Wednesday, August 31, 2011

Desert Adventures



For my first review I will take you to a place of wonder, a place of fantasy, a place a lot like Las Vegas but not quite and about an hour away: Stateline.  Traveling down the epic wasteland that is the I-15 through southern Utah after a day of packing up all of your belongings after a day of traveling from the east coast and arriving home at 2am and then waking up at 7am and finishing packing up all your belongings and then moving all your Sister in Law’s belongings and then being spit up by a baby 3 times and saying sad goodbyes but being too tired to cry and then driving through the wasteland there is only one thing that a girl could want: romance.  Should we stop in St.
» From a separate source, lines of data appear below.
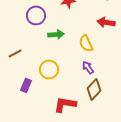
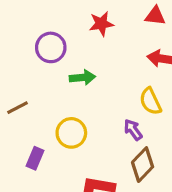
yellow semicircle: (86, 43) -> (150, 101), moved

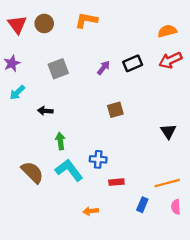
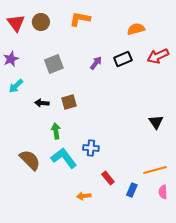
orange semicircle: (167, 31) -> (136, 29), moved
brown square: (115, 110) -> (69, 102), moved
red rectangle: (116, 182) -> (108, 178), moved, turned 56

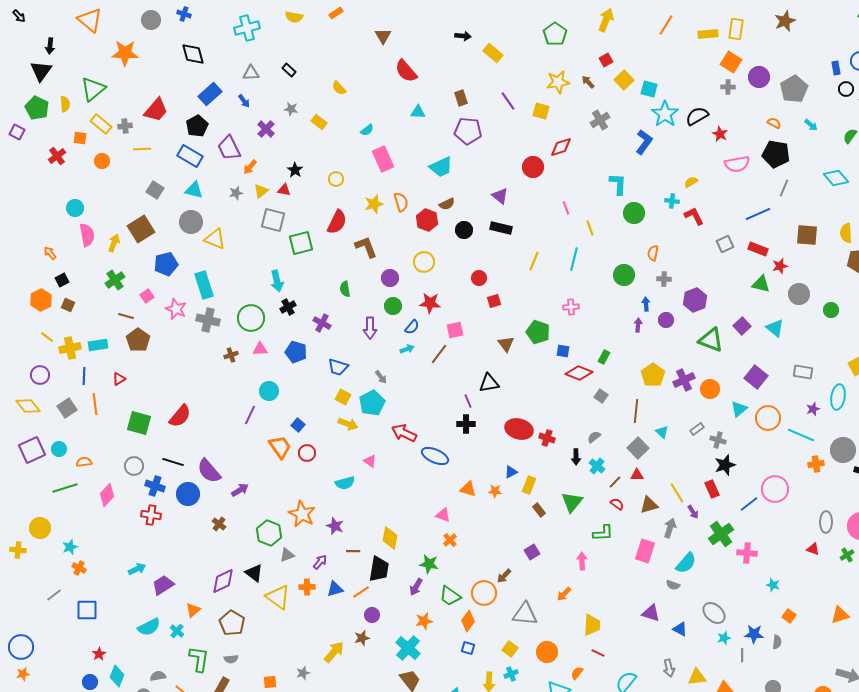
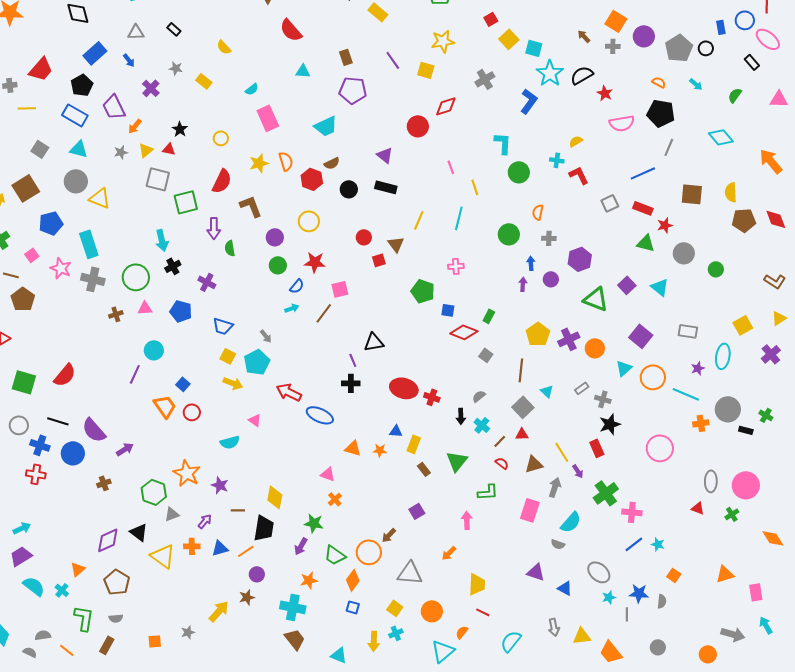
brown arrow: (588, 82) -> (584, 36), moved
black circle: (846, 89) -> (706, 48), moved
purple arrow: (370, 328) -> (214, 228), moved
brown triangle: (506, 344) -> (396, 244), moved
blue triangle: (511, 472) -> (396, 431), turned 32
blue line: (749, 504) -> (634, 544), moved
brown cross: (219, 524) -> (104, 483), turned 32
purple trapezoid: (163, 585) -> (21, 556), moved
cyan semicircle: (149, 627) -> (34, 586), turned -115
cyan cross: (408, 648) -> (293, 607), turned -30

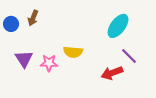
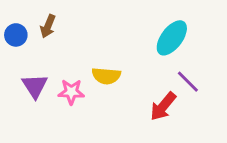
red arrow: (112, 73) -> (163, 106), turned -30

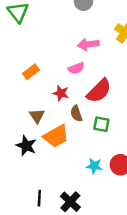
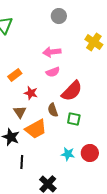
pink arrow: (88, 44) -> (52, 52), moved
red star: (61, 93) -> (31, 93), moved
black line: (39, 198) -> (22, 162), moved

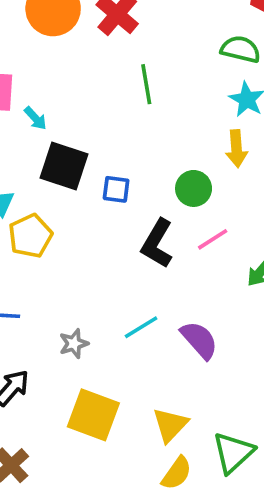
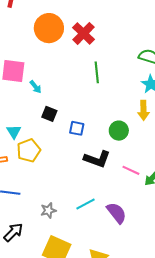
black square: (64, 166) -> (49, 114), size x0.6
pink line: (213, 239) -> (131, 170), moved, turned 54
black L-shape: (157, 243) -> (97, 159), turned -104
George?  No.  Should we stop in Vegas?  No again.  Now I am one to hold out for the best life has to offer…so Primm it is!  Here is all the glamour of Vegas but on a price that would make any girl swoon.  And when you have a husband whose caffeine intake has him thinking we could get all the way to San Diego, it’s time to stop.  We settled on the fine establishment of Whiskey Pete’s. 

I like to think of Whiskey Pete as the rascally little brother/cousin (same dif in these parts, right?) of Buffalo Bill, the namesake of the hotel across the freeway.  When you arrive at Whiskey Pete’s at 2am, which is the BEST time to arrive, you are greeted by a large and spacious parking lot.  The 200 ft. dancing figure of Pete himself jigs his dandy leg at you and winks his neon smile as you are whisked into the lobby.  Cigarette smoke and the jingling of slot machines make you feel like you’ve arrived in Vegas, but what I really like about Pete’s place is the details: a sweeping stained glass gallery overhead tell the wild tales of debauchery Whiskey Pete and his Saloon girl had.  One scene includes a one of those jugs with three X’s on it.  Now if that won’t make your heart a flutter, the suspicious looking stains at every other doorway in the hall leading to your room should.  Oh the wild times this place must have seen! 

Inside your room you would be lucky to be greeted, like we were, to a epileptic inducing light that is either a broken fixture, or the establishment’s business strategy to “keep the party going” all. night. long.  Once the party in the corridor is over, you can gaze longingly at the western inspired 1970’s décor.  That combination of class is hard to come by this side of the Mississippi.  And after a hot day, a shower with soap that feels like gritted plastic should send you right off to sleep.  Four stars Whiskey Pete’s, four stars.